With mentoring seemingly undergoing something of a renaissance at the moment, Nigel Paine discusses the dos and don'ts of implementing a mentoring programme.

I have been asked to talk about mentoring five times in the last few weeks and maybe once or twice in the previous six months. It seems to be a bit ‘trendy’ now and, as a bit of an L&D fashionista, is on to it already!

So what do I say when someone says that they want to implement a mentoring programme? Well the first and most obvious question is, ‘for whom?’ ‘Anyone who wants it’, or ‘everyone’ are not good answers. And once you work out the 'for whom', you will begin to determine the shape and nature of the programme. All mentoring programmes are not identical. What works for new employees during the first six months of employment, is not the same as a programme for transitioning executives or departmental managers.
And you might not want to call them the same thing either. A mentoring programme could be called ‘buddy scheme’ or an ‘executive challenge‘ but they conjure up vastly different images even if their contents are similar. What works for your specific circumstance? What gives the right impression? What will make people want to participate? The term ‘mentoring’ can sound a bit dull, worthy or even remedial. That is not the impression that you what to convey.
Mentoring has two sides: those that mentor and those that are mentored. If you launch with a fanfare and find that there are ten mentees for every mentor you will get egg all over your face. My recommendation is to start with the mentors. See who will do it and make sure they know what being a mentor entails. Never assume that because someone is very enthusiastic about the role, that they are clear what being a mentor actually means. And often the best way to clarify this is to write it down.  Not into a complex handbook, but as bullet point guidance with a few case studies. Please draw lines, very firm lines around what is acceptable and what strays into the unacceptable. Mentoring is not amateur psychotherapy, nor marriage guidance nor financial advice. It is about work and helping someone acclimatise faster or make an impact faster. It is the passing on of wisdom and insight to someone with less experience. It is not telling someone what to do, or worse, ordering someone to do something or to behave in a particular way.
"A mentor, in a good programme, will tell you that he or she gets as much from the sessions as the mentee. For a senior or even a middle managers to see their organisation though the eyes of a more junior member of staff is invaluable."
A mentoring culture is where everyone above a certain level is expected to mentor; almost as if it were part of the job description. An organisation with a mentoring programme in place is one where sufficient people are willing to mentor to meet the demand by mentees. These two types of organisations should not be confused: the latter can merge into the former but it takes time and a commitment from the top. It is quite possible to run a specific mentoring programme, for a particular target group, very successfully without expecting or demanding widespread buy-in. I have seen great programmes run for years with only a nod from the CEO. But they work and can be transformational for the individuals involved.

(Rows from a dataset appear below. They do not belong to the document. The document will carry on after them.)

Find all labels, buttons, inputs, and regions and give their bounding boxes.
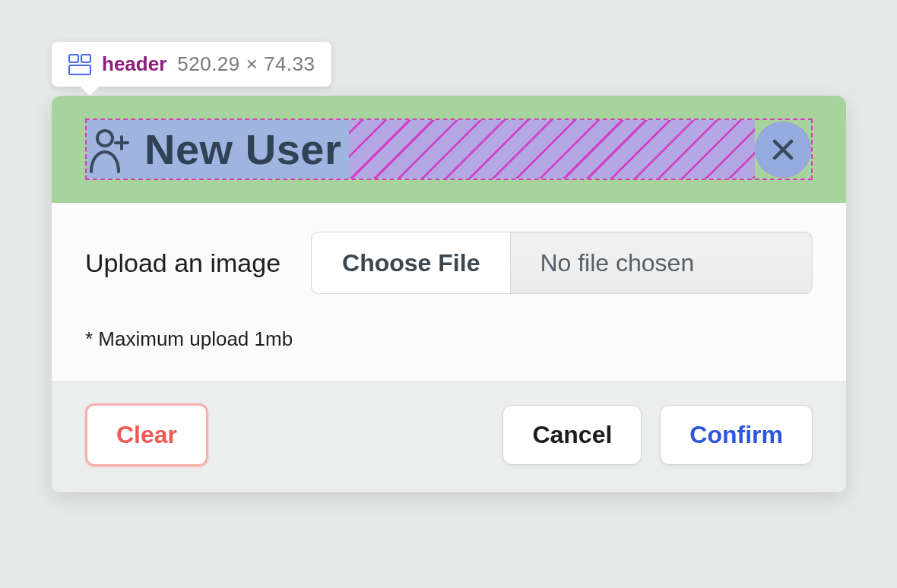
svg-point-3	[97, 131, 113, 146]
upload-label: Upload an image	[85, 248, 281, 278]
dialog-header-content-overlay: New User	[87, 120, 349, 179]
flex-spacer-overlay	[349, 120, 755, 179]
dialog-header-padding-overlay: New User	[52, 96, 846, 203]
close-icon	[771, 138, 795, 162]
add-user-icon	[88, 126, 131, 173]
svg-rect-0	[69, 55, 78, 62]
dialog-body: Upload an image Choose File No file chos…	[52, 203, 846, 382]
close-button[interactable]	[755, 122, 811, 178]
inspector-element-tag: header	[102, 52, 166, 76]
upload-hint: * Maximum upload 1mb	[85, 327, 813, 351]
layout-icon	[68, 54, 91, 75]
svg-rect-1	[81, 55, 90, 62]
file-status-text: No file chosen	[511, 232, 812, 293]
dialog-header: New User	[85, 119, 813, 180]
upload-row: Upload an image Choose File No file chos…	[85, 232, 813, 294]
cancel-button[interactable]: Cancel	[502, 405, 642, 465]
dialog-footer: Clear Cancel Confirm	[52, 382, 846, 492]
file-input[interactable]: Choose File No file chosen	[311, 232, 813, 294]
choose-file-button[interactable]: Choose File	[312, 232, 511, 293]
clear-button[interactable]: Clear	[85, 403, 208, 466]
devtools-inspector-tooltip: header 520.29 × 74.33	[52, 42, 331, 87]
dialog-title: New User	[144, 125, 341, 174]
new-user-dialog: New User Upload an image Choose File No …	[52, 96, 846, 492]
inspector-element-dimensions: 520.29 × 74.33	[177, 52, 315, 76]
svg-rect-2	[69, 65, 90, 74]
confirm-button[interactable]: Confirm	[660, 405, 813, 465]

A mentoring approach that assumes that the process is a one-way street is also destined to fail. A mentor, in a good programme, will tell you that he or she gets as much from the sessions as the mentee. For a senior or even a middle managers to see their organisation though the eyes of a more junior member of staff is invaluable. It is like a regular reality check, as well as a dispassionate view from the front line.
Mentors need support! They need regular debriefing both individually, to fine tune their work, but in a group, too, so that they can share (without giving away confidential information) war stories and successes. The guidebook will probably need tweaking after every one of these sessions, as theory adapts to reality.

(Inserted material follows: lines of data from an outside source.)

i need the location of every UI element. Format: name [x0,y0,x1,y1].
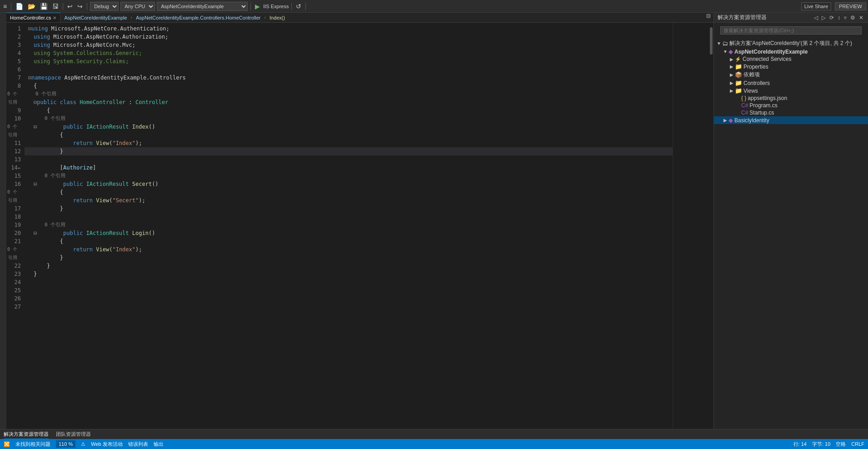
code-line-12: { [25,131,673,139]
save-icon[interactable]: 💾 [39,2,49,11]
undo-icon[interactable]: ↩ [66,2,74,11]
dependencies-label: 依赖项 [743,71,760,79]
open-icon[interactable]: 📂 [26,2,37,11]
redo-icon[interactable]: ↪ [76,2,84,11]
connected-label: Connected Services [743,56,791,62]
new-file-icon[interactable]: 📄 [14,2,25,11]
code-line-26: } [25,262,673,270]
code-line-5: using System.Security.Claims; [25,57,673,65]
properties-folder-icon: 📁 [735,63,742,70]
code-line-21 [25,213,673,221]
connected-icon: ⚡ [735,56,741,62]
bottom-tab-team-explorer[interactable]: 团队资源管理器 [56,430,91,439]
code-line-9-ref: 0 个引用 [25,90,673,98]
code-line-8: { [25,82,673,90]
sep5 [291,3,292,10]
code-line-11-ref: 0 个引用 [25,115,673,123]
cpu-dropdown[interactable]: Any CPU [120,2,155,11]
panel-icon-sync[interactable]: ⟳ [828,14,835,21]
status-output[interactable]: 输出 [154,441,164,448]
live-share-button[interactable]: Live Share [801,2,832,10]
refresh-icon[interactable]: ↺ [294,2,303,11]
vs-menu-icon[interactable]: ≡ [2,2,8,11]
tree-arrow-controllers: ▶ [728,80,735,85]
appsettings-icon: { } [741,95,746,101]
tab-homecontroller-close[interactable]: ✕ [53,15,56,20]
views-folder-icon: 📁 [735,87,742,94]
tree-arrow-proj2: ▶ [722,118,728,123]
debug-config-dropdown[interactable]: Debug [90,2,119,11]
code-content[interactable]: ⊟using Microsoft.AspNetCore.Authenticati… [25,23,673,429]
panel-icon-filter[interactable]: ▿ [843,14,848,21]
tree-item-views[interactable]: ▶ 📁 Views [714,87,868,95]
status-web[interactable]: Web 发布活动 [91,441,122,448]
run-button[interactable]: ▶ [254,2,261,11]
tree-item-properties[interactable]: ▶ 📁 Properties [714,63,868,70]
vscroll-thumb[interactable] [710,27,713,55]
tree-item-appsettings[interactable]: ▶ { } appsettings.json [714,95,868,102]
statusbar-error-icon[interactable]: ⚠ [81,441,85,447]
save-all-icon[interactable]: 🖫 [51,2,60,11]
statusbar-left: 🔀 未找到相关问题 110 % ⚠ [4,440,85,448]
code-line-22: ⊟ public IActionResult Login() [25,229,673,237]
project-dropdown[interactable]: AspNetCoreIdentityExample [157,2,248,11]
tree-item-startup[interactable]: ▶ C# Startup.cs [714,109,868,116]
tree-arrow-proj1: ▼ [722,49,728,54]
activity-bar [0,13,6,429]
tree-item-program[interactable]: ▶ C# Program.cs [714,102,868,109]
code-line-23: { [25,237,673,245]
code-editor: 1 2 3 4 5 6 7 8 0 个引用 9 10 0 个引用 11 12 1… [6,23,713,429]
bottom-tab-solution-explorer[interactable]: 解决方案资源管理器 [4,430,49,439]
status-errors[interactable]: 错误列表 [128,441,148,448]
tree-item-dependencies[interactable]: ▶ 📦 依赖项 [714,70,868,79]
sep2 [63,3,63,10]
split-editor-icon[interactable]: ⊟ [703,13,713,22]
statusbar-right: 行: 14 字节: 10 空格 CRLF [793,441,864,448]
status-spaces[interactable]: 空格 [836,441,846,448]
panel-icon-close[interactable]: ✕ [858,14,864,21]
project1-icon: ◆ [728,48,733,55]
statusbar-no-issues[interactable]: 未找到相关问题 [15,441,50,448]
status-encoding[interactable]: CRLF [851,441,864,447]
tree-arrow-views: ▶ [728,88,735,93]
status-line[interactable]: 行: 14 [793,441,807,448]
solution-explorer-title: 解决方案资源管理器 [718,14,811,21]
code-line-3: using Microsoft.AspNetCore.Mvc; [25,41,673,49]
tree-item-solution[interactable]: ▼ 🗂 解决方案'AspNetCoreIdentity'(第 2 个项目, 共 … [714,39,868,48]
startup-cs-icon: C# [741,110,748,116]
breadcrumb-method[interactable]: Index() [269,15,285,20]
toolbar-sep-1 [11,3,11,10]
breadcrumb-class[interactable]: AspNetCoreIdentityExample.Controllers.Ho… [136,15,261,20]
preview-button[interactable]: PREVIEW [835,2,866,10]
statusbar-zoom[interactable]: 110 % [56,440,75,448]
tab-homecontroller[interactable]: HomeController.cs ✕ [6,13,60,22]
panel-icon-back[interactable]: ◁ [813,14,819,21]
tree-item-proj1[interactable]: ▼ ◆ AspNetCoreIdentityExample [714,48,868,55]
proj2-label: BasiclyIdentity [734,117,769,124]
tree-item-proj2[interactable]: ▶ ◆ BasiclyIdentity [714,116,868,124]
breadcrumb-proj[interactable]: AspNetCoreIdentityExample [64,15,127,20]
statusbar-git[interactable]: 🔀 [4,441,10,447]
panel-icon-settings[interactable]: ⚙ [849,14,856,21]
panel-icon-collapse[interactable]: ↕ [837,14,841,21]
panel-toolbar: ◁ ▷ ⟳ ↕ ▿ ⚙ ✕ [813,14,864,21]
solution-search-input[interactable] [720,26,862,35]
code-line-10: { [25,106,673,115]
panel-icon-forward[interactable]: ▷ [821,14,827,21]
status-col[interactable]: 字节: 10 [812,441,830,448]
controllers-folder-icon: 📁 [735,80,742,86]
solution-tree: ▼ 🗂 解决方案'AspNetCoreIdentity'(第 2 个项目, 共 … [714,38,868,429]
code-line-18: { [25,188,673,196]
program-label: Program.cs [749,102,777,109]
dependencies-folder-icon: 📦 [735,71,742,78]
tree-arrow-solution: ▼ [716,41,722,46]
tree-item-connected-services[interactable]: ▶ ⚡ Connected Services [714,55,868,63]
tab-homecontroller-label: HomeController.cs [10,15,51,20]
line-numbers: 1 2 3 4 5 6 7 8 0 个引用 9 10 0 个引用 11 12 1… [6,23,25,429]
code-line-4: using System.Collections.Generic; [25,49,673,57]
tree-arrow-properties: ▶ [728,64,735,69]
code-line-2: using Microsoft.AspNetCore.Authorization… [25,33,673,41]
bottom-panel-tabs: 解决方案资源管理器 团队资源管理器 [0,429,868,439]
appsettings-label: appsettings.json [748,95,787,101]
tree-item-controllers[interactable]: ▶ 📁 Controllers [714,79,868,87]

Mentees also need to debrief about the value of the experience and what lessons they have learned. And there has to be a warning bell reminding someone to take action if the process is clearly not working. Not every pairing can work and, in those instances, remedial action is necessary fast. I know schemes where the mentor manager phones every single mentee once a month to ensure that the process is working well.

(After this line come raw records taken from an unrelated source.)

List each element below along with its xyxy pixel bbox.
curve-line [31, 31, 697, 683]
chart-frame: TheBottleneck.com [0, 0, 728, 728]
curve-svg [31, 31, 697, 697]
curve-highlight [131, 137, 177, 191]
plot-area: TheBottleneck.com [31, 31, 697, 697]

And, I guess, I have just slipped in my final piece of advice. Every scheme needs a manager to oversee it. This need not be full time but it does need commitment. Schemes will never run themselves, even if the process between mentor and mentee should be self-renewing. The framework and the practicalities of the scheme should be reviewed regularly.
So what are the benefits of a good programme? There are three major ones: communication across the organisation; staff performing at a higher level; a system that is quick to spot and quick to solve issues and problems and presents this as part of the organisational culture. 
These are all valuable in a 21st Century company; but maybe the reason that mentoring is increasing in popularity is that the pace of change is accelerating and this is a great way of helping people cope.